Paradoxically, this is also the best time to remember that you are one of the faces of the party, and this is one situation where party-face and wasted-face really don’t mix. Cut back on the drinking, avoid the cocktails, and make sure you’re drinking water alongside your toasts. The last thing you want to do is cut back on being helpful to the point of being embarrassing.
It’s tough to be patient when you’re waiting for photographic evidence of the greatest day of your life, but camera phones can help cut down on that wait. Take a couple pictures on your phone during the event, chat up some of the guests that did, and make plans to email or text the pics around over the next few days. If the happy couple left on their honeymoon, it’ll be something for them to come back to.
Even if you hate public speaking, this is a major area where you can come in clutch. Practice your speech ahead of time and get a feel for what you’re going to say. If possible, check the wedding schedule for a good time to do it that isn’t stepping on any toes. You don’t need to make it super-long; a meaningful story, anecdote, or happy memory will go a lot further than witticisms and inside jokes.

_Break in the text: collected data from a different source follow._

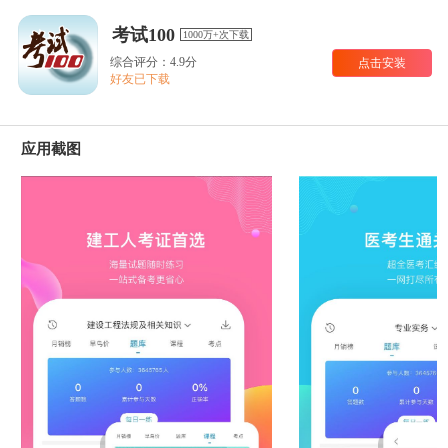
考试100
1000万+次下载
综合评分：4.9分
点击安装
好友已下载
应用截图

Wedding parties can make for a diverse group of people coming together. Often times, ranging from childhood friends, college roommates, work friends, brothers, soon-to-be brother-in-laws, and a multitude of other relatives. To help things go as smoothly as possible, do your best to check in on all of these guys, or work to balance things out between them.
As a groomsman, your role is more loosely defined than any other. Why not use that freedom to make it one of the best days of your close friend’s life?